Records contained in a dataset:
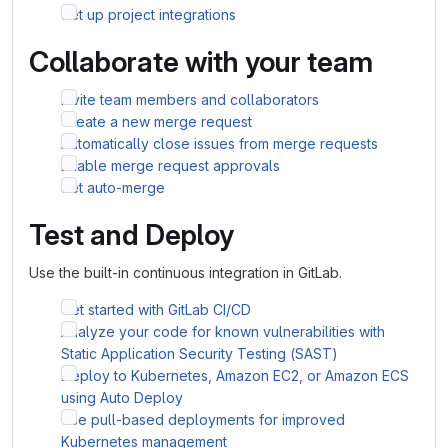
Set up project integrations
Collaborate with your team
Invite team members and collaborators
Create a new merge request
Automatically close issues from merge requests
Enable merge request approvals
Set auto-merge
Test and Deploy
Use the built-in continuous integration in GitLab.
Get started with GitLab CI/CD
Analyze your code for known vulnerabilities with
Static Application Security Testing (SAST)
Deploy to Kubernetes, Amazon EC2, or Amazon ECS
using Auto Deploy
Use pull-based deployments for improved
Kubernetes management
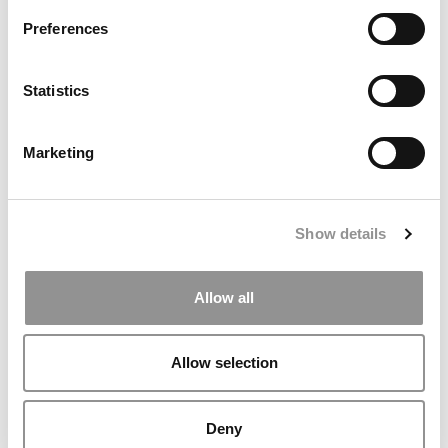
dangerous of her firm’s South African platinum mines.
Preferences
PREVIOUS PAGE
CONTINUE READING
Statistics
1
2
3
4
5
Page 2 of 5
Marketing
© Copyright 2026 Poets & Quants. All rights reserved. This
article may not be republished, rewritten or otherwise
distributed without written permission. To reprint or license
Show details
this article or any content from Poets & Quants, please
submit your request
HERE
.
Allow all
TRENDING
Allow selection
Deny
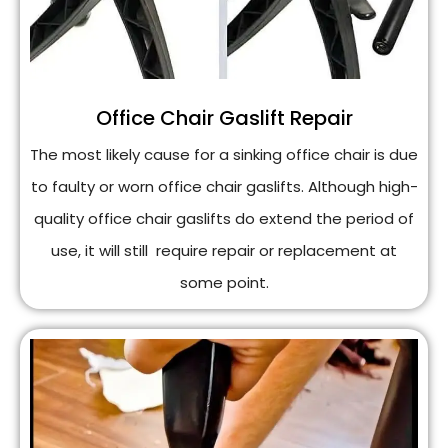
Office Chair Gaslift Repair
The most likely cause for a sinking office chair is due
to faulty or worn office chair gaslifts. Although high-
quality office chair gaslifts do extend the period of
use, it will still require repair or replacement at
some point.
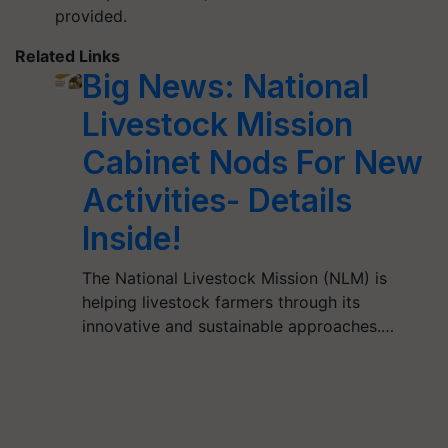
provided.
Related Links
Big News: National
Livestock Mission
Cabinet Nods For New
Activities- Details
Inside!
The National Livestock Mission (NLM) is
helping livestock farmers through its
innovative and sustainable approaches.…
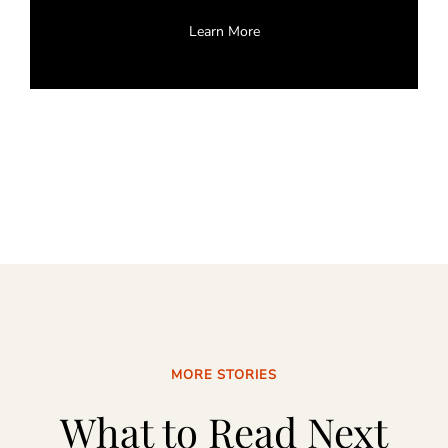
Learn More
MORE STORIES
What to Read Next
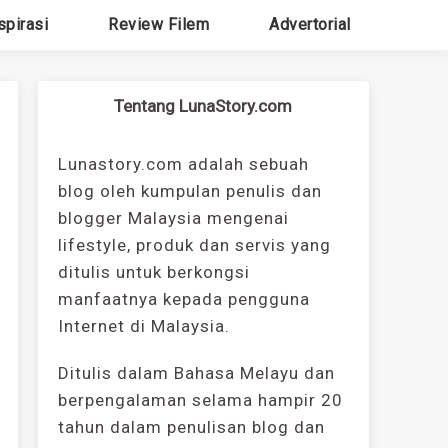
spirasi
Review Filem
Advertorial
Tentang LunaStory.com
Lunastory.com adalah sebuah
blog oleh kumpulan penulis dan
blogger Malaysia mengenai
lifestyle, produk dan servis yang
ditulis untuk berkongsi
manfaatnya kepada pengguna
Internet di Malaysia.
Ditulis dalam Bahasa Melayu dan
berpengalaman selama hampir 20
tahun dalam penulisan blog dan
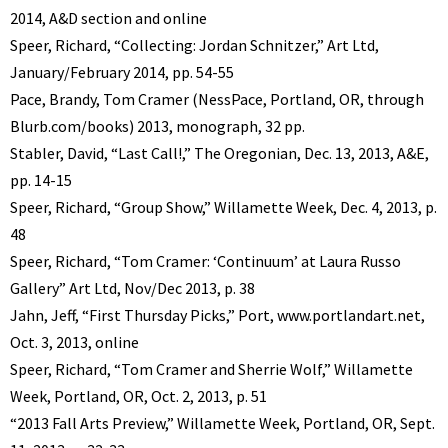
2014, A&D section and online
Speer, Richard, “Collecting: Jordan Schnitzer,” Art Ltd,
January/February 2014, pp. 54-55
Pace, Brandy, Tom Cramer (NessPace, Portland, OR, through
Blurb.com/books) 2013, monograph, 32 pp.
Stabler, David, “Last Call!,” The Oregonian, Dec. 13, 2013, A&E,
pp. 14-15
Speer, Richard, “Group Show,” Willamette Week, Dec. 4, 2013, p.
48
Speer, Richard, “Tom Cramer: ‘Continuum’ at Laura Russo
Gallery” Art Ltd, Nov/Dec 2013, p. 38
Jahn, Jeff, “First Thursday Picks,” Port, www.portlandart.net,
Oct. 3, 2013, online
Speer, Richard, “Tom Cramer and Sherrie Wolf,” Willamette
Week, Portland, OR, Oct. 2, 2013, p. 51
“2013 Fall Arts Preview,” Willamette Week, Portland, OR, Sept.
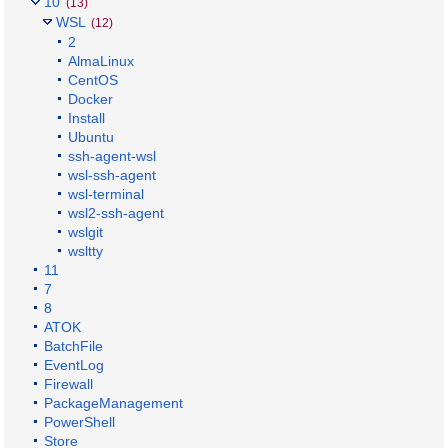
10
(13)
WSL
(12)
2
AlmaLinux
CentOS
Docker
Install
Ubuntu
ssh-agent-wsl
wsl-ssh-agent
wsl-terminal
wsl2-ssh-agent
wslgit
wsltty
11
7
8
ATOK
BatchFile
EventLog
Firewall
PackageManagement
PowerShell
Store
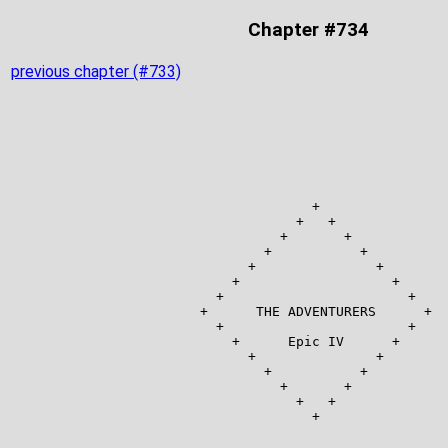
Chapter #734
previous chapter (#733)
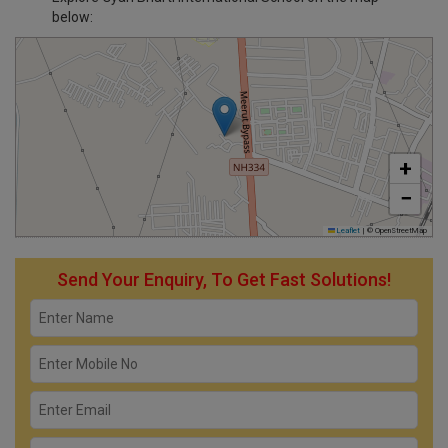
below:
+
−
Leaflet
|
© OpenStreetMap
Send Your Enquiry, To Get Fast Solutions!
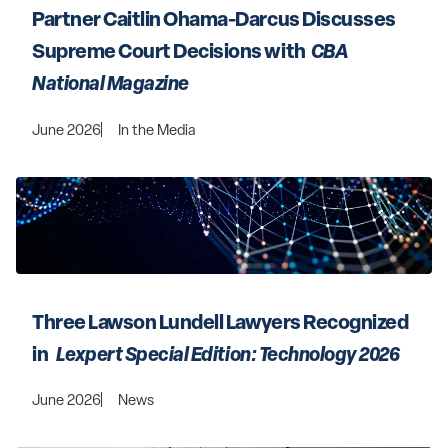
Partner Caitlin Ohama-Darcus Discusses 
Supreme Court Decisions with 
 CBA 
National Magazine 
June 2026
In the Media
Three Lawson Lundell Lawyers Recognized 
in 
  Lexpert Special Edition: Technology 2026 
June 2026
News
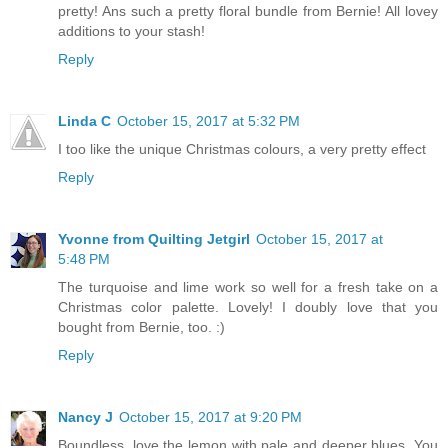
pretty! Ans such a pretty floral bundle from Bernie! All lovey
additions to your stash!
Reply
Linda C
October 15, 2017 at 5:32 PM
I too like the unique Christmas colours, a very pretty effect
Reply
Yvonne from Quilting Jetgirl
October 15, 2017 at
5:48 PM
The turquoise and lime work so well for a fresh take on a
Christmas color palette. Lovely! I doubly love that you
bought from Bernie, too. :)
Reply
Nancy J
October 15, 2017 at 9:20 PM
Boundless, love the lemon with pale and deeper blues. You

- _Exercise prompt_
Copy all of the entries verbatim, leaving out any pictures they contain.

- _Exercise answer_
Set up project integrations
Collaborate with your team
Invite team members and collaborators
Create a new merge request
Automatically close issues from merge requests
Enable merge request approvals
Set auto-merge
Test and Deploy
Use the built-in continuous integration in GitLab.
Get started with GitLab CI/CD
Analyze your code for known vulnerabilities with
Static Application Security Testing (SAST)
Deploy to Kubernetes, Amazon EC2, or Amazon ECS
using Auto Deploy
Use pull-based deployments for improved
Kubernetes management
dangerous of her firm’s South African platinum mines.
Preferences
PREVIOUS PAGE
CONTINUE READING
Statistics
1
2
3
4
5
Page 2 of 5
Marketing
© Copyright 2026 Poets & Quants. All rights reserved. This
article may not be republished, rewritten or otherwise
distributed without written permission. To reprint or license
Show details
this article or any content from Poets & Quants, please
submit your request
HERE
.
Allow all
TRENDING
Allow selection
Deny
Office Chair Gaslift Repair
The most likely cause for a sinking office chair is due
to faulty or worn office chair gaslifts. Although high-
quality office chair gaslifts do extend the period of
use, it will still require repair or replacement at
some point.
provided.
Related Links
Big News: National
Livestock Mission
Cabinet Nods For New
Activities- Details
Inside!
The National Livestock Mission (NLM) is
helping livestock farmers through its
innovative and sustainable approaches.…
Learn More
MORE STORIES
What to Read Next
spirasi
Review Filem
Advertorial
Tentang LunaStory.com
Lunastory.com adalah sebuah
blog oleh kumpulan penulis dan
blogger Malaysia mengenai
lifestyle, produk dan servis yang
ditulis untuk berkongsi
manfaatnya kepada pengguna
Internet di Malaysia.
Ditulis dalam Bahasa Melayu dan
berpengalaman selama hampir 20
tahun dalam penulisan blog dan
2014, A&D section and online
Speer, Richard, “Collecting: Jordan Schnitzer,” Art Ltd,
January/February 2014, pp. 54-55
Pace, Brandy, Tom Cramer (NessPace, Portland, OR, through
Blurb.com/books) 2013, monograph, 32 pp.
Stabler, David, “Last Call!,” The Oregonian, Dec. 13, 2013, A&E,
pp. 14-15
Speer, Richard, “Group Show,” Willamette Week, Dec. 4, 2013, p.
48
Speer, Richard, “Tom Cramer: ‘Continuum’ at Laura Russo
Gallery” Art Ltd, Nov/Dec 2013, p. 38
Jahn, Jeff, “First Thursday Picks,” Port, www.portlandart.net,
Oct. 3, 2013, online
Speer, Richard, “Tom Cramer and Sherrie Wolf,” Willamette
Week, Portland, OR, Oct. 2, 2013, p. 51
“2013 Fall Arts Preview,” Willamette Week, Portland, OR, Sept.
10
(13)
WSL
(12)
2
AlmaLinux
CentOS
Docker
Install
Ubuntu
ssh-agent-wsl
wsl-ssh-agent
wsl-terminal
wsl2-ssh-agent
wslgit
wsltty
11
7
8
ATOK
BatchFile
EventLog
Firewall
PackageManagement
PowerShell
Store
Chapter #734
previous chapter (#733)
below:
+
−
Leaflet
|
© OpenStreetMap
Send Your Enquiry, To Get Fast Solutions!
Partner Caitlin Ohama-Darcus Discusses 
Supreme Court Decisions with 
 CBA 
National Magazine 
June 2026
In the Media
Three Lawson Lundell Lawyers Recognized 
in 
  Lexpert Special Edition: Technology 2026 
June 2026
News
pretty! Ans such a pretty floral bundle from Bernie! All lovey
additions to your stash!
Reply
Linda C
October 15, 2017 at 5:32 PM
I too like the unique Christmas colours, a very pretty effect
Reply
Yvonne from Quilting Jetgirl
October 15, 2017 at
5:48 PM
The turquoise and lime work so well for a fresh take on a
Christmas color palette. Lovely! I doubly love that you
bought from Bernie, too. :)
Reply
Nancy J
October 15, 2017 at 9:20 PM
Boundless, love the lemon with pale and deeper blues. You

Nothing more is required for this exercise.